Snapshots protect against accidental deletion and ransomware (snapshots are read-only). They’re not a backup — you still need offsite copies.

Scrubs

A scrub reads every block in the pool and verifies checksums, correcting any data that has silently corrupted. TrueNAS schedules monthly scrubs by default. Don’t disable these.

Scrubs run in the background with minimal performance impact. Check scrub results under Storage -> Pool Status — a healthy pool shows zero errors after a scrub.

Apps (Containers)

TrueNAS Scale includes an apps section (based on Helm/Kubernetes). You can deploy Nextcloud, Jellyfin, Plex, and dozens of other apps directly from the UI without managing Docker yourself.

Apps -> Discover Apps and search for what you need. Apps store their data in datasets you specify, keeping your data separate from the container.

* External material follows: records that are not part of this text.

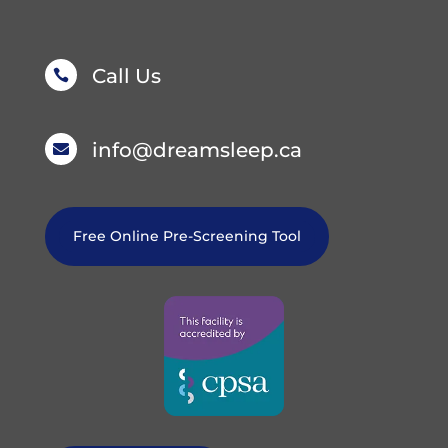
Call Us

info@dreamsleep.ca

Free Online Pre-Screening Tool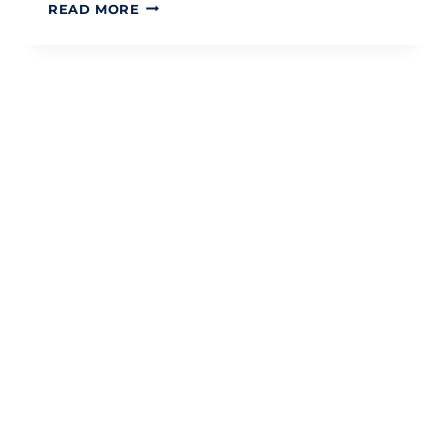
UK
READ MORE
TAX
BRACKETS
2026:
A
COMPREHENSIVE
GUIDE
TO
INCOME
TAX
BANDS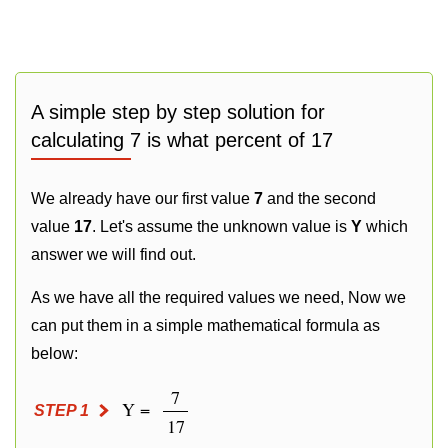
A simple step by step solution for
calculating 7 is what percent of 17
We already have our first value
7
and the second
value
17
. Let's assume the unknown value is
Y
which
answer we will find out.
As we have all the required values we need, Now we
can put them in a simple mathematical formula as
below:
7
Y =
STEP 1
17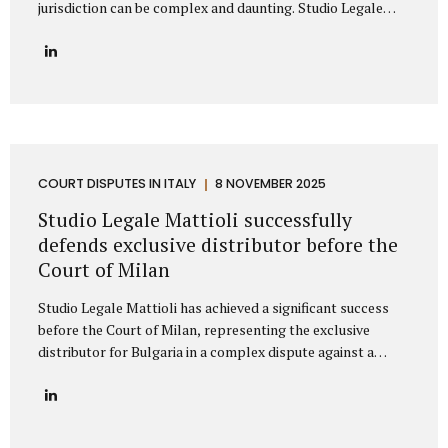
jurisdiction can be complex and daunting. Studio Legale
Mattioli is a highly specialized Italian law firm dedicated to
providing comprehensive litigation services to
international companies and private individuals involved in
legal conflicts with Italian counterparties. We understand
the unique challenges faced by non-Italian clients and offer
a clear, strategic path to protect your interests across
Italy. Our expertise: Italian litigation and nationwide Court
coverage Studio Legale Mattioli is primarily specialized in
COURT DISPUTES IN ITALY
8 NOVEMBER 2025
dispute resolution and litigation management. This means
Studio Legale Mattioli successfully
that when a...
defends exclusive distributor before the
Court of Milan
Studio Legale Mattioli has achieved a significant success
before the Court of Milan, representing the exclusive
distributor for Bulgaria in a complex dispute against a
leading Italian cosmetics manufacturer based in the Milan
area. The case involved the termination of an exclusive
distribution agreement concerning the marketing of
cosmetic products in Bulgaria. The Italian manufacturer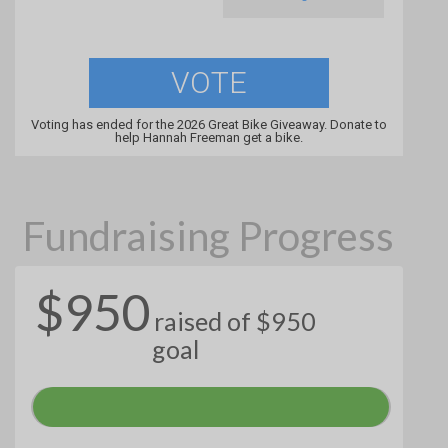
VOTE
Voting has ended for the 2026 Great Bike Giveaway. Donate to
help Hannah Freeman get a bike.
Fundraising Progress
$950
raised of $950
goal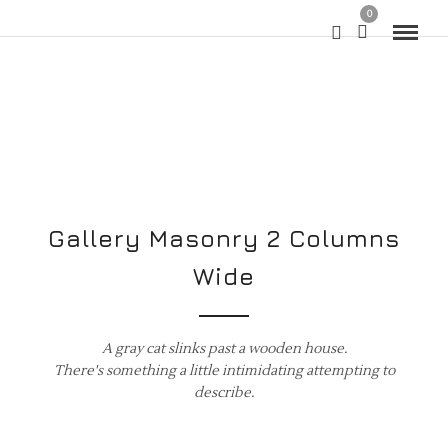
0
Gallery Masonry 2 Columns
Wide
A gray cat slinks past a wooden house.
There's something a little intimidating attempting to
describe.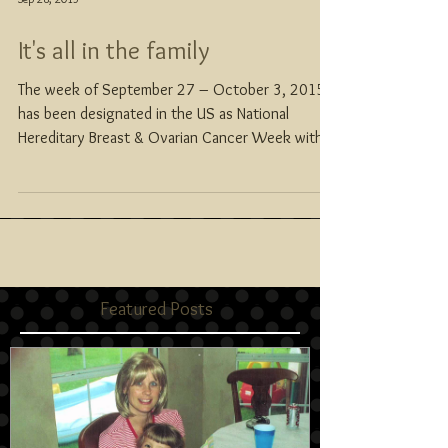
It's all in the family
The week of September 27 – October 3, 2015
has been designated in the US as National
Hereditary Breast & Ovarian Cancer Week with...
Featured Posts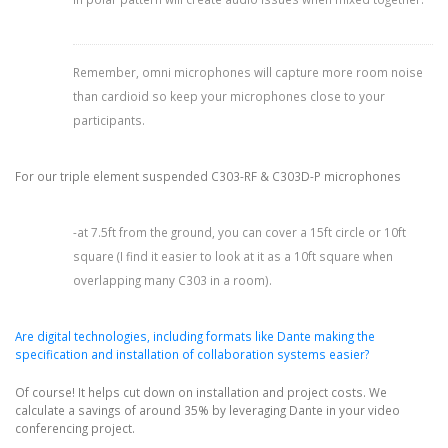
Remember, omni microphones will capture more room noise
than cardioid so keep your microphones close to your
participants.
For our triple element suspended C303-RF & C303D-P microphones
-at 7.5ft from the ground, you can cover a 15ft circle or 10ft
square (I find it easier to look at it as a 10ft square when
overlapping many C303 in a room).
Are digital technologies, including formats like Dante making the
specification and installation of collaboration systems easier?
Of course! It helps cut down on installation and project costs. We
calculate a savings of around 35% by leveraging Dante in your video
conferencing project.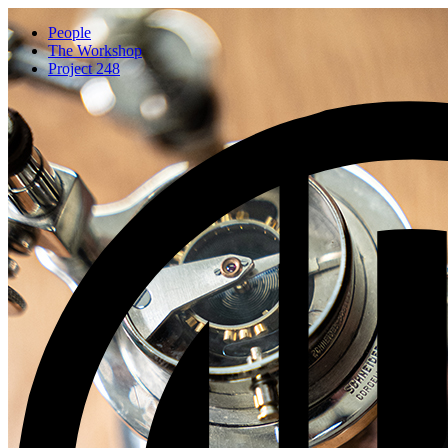
People
The Workshop
Project 248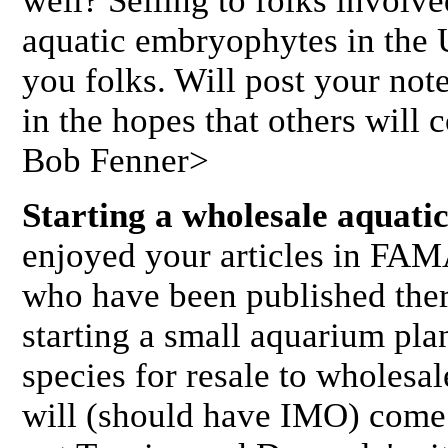
well? Selling to folks involve
aquatic embryophytes in the U
you folks. Will post your 
in the hopes that others will 
Bob Fenner>
Starting a wholesale aquatic
enjoyed your articles in FAM
who have been published ther
starting a small aquarium plan
species for resale to wholesale
will (should have IMO) come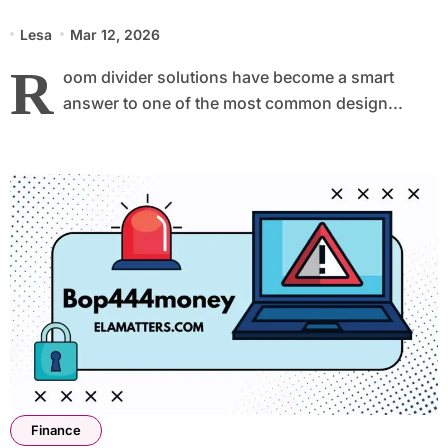
Lesa
Mar 12, 2026
R
oom divider solutions have become a smart
answer to one of the most common design...
Finance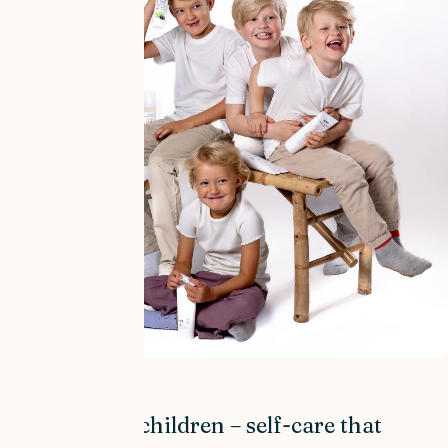
BARN & BABY
Dry skin in children – self-care that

For more control, TrueNAS also supports custom app deployment via Docker Compose through the community TrueCharts catalog.

iSCSI for Block Storage

TrueNAS supports iSCSI for presenting block devices to hosts. This is useful for:

  • Presenting storage to Proxmox VMs as a virtual disk
  • Giving a Windows VM a raw disk for better NTFS performance

Shares -> iSCSI — create a zvol (ZFS volume), then create a target, extent, and map them together.

Monitoring

TrueNAS has built-in reporting under Reporting — CPU, memory, disk activity, network. It also supports Graphite and Netdata for external monitoring.

Set up email alerts under System -> Alert Settings to get notified of drive failures, pool degradation, and scrub results.